• **PROBLEM DESCRIPTION**:
Word for word, restate every record, though not the pictures.

• **Page-level text extractions**:
* * *
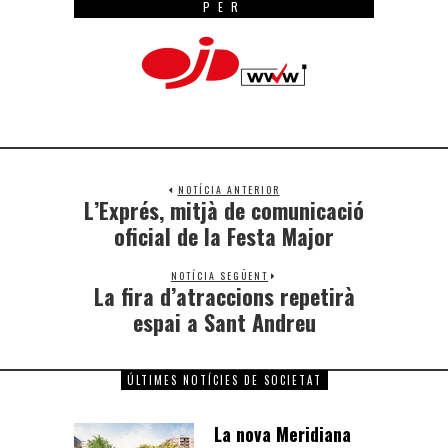
PER
NOTÍCIA ANTERIOR
L’Exprés, mitjà de comunicació
oficial de la Festa Major
NOTÍCIA SEGÜENT
La fira d’atraccions repetirà
espai a Sant Andreu
ÚLTIMES NOTÍCIES DE SOCIETAT
La nova Meridiana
* * *
• **EXERCISE RESULT**:
PER
NOTÍCIA ANTERIOR
L’Exprés, mitjà de comunicació
oficial de la Festa Major
NOTÍCIA SEGÜENT
La fira d’atraccions repetirà
espai a Sant Andreu
ÚLTIMES NOTÍCIES DE SOCIETAT
La nova Meridiana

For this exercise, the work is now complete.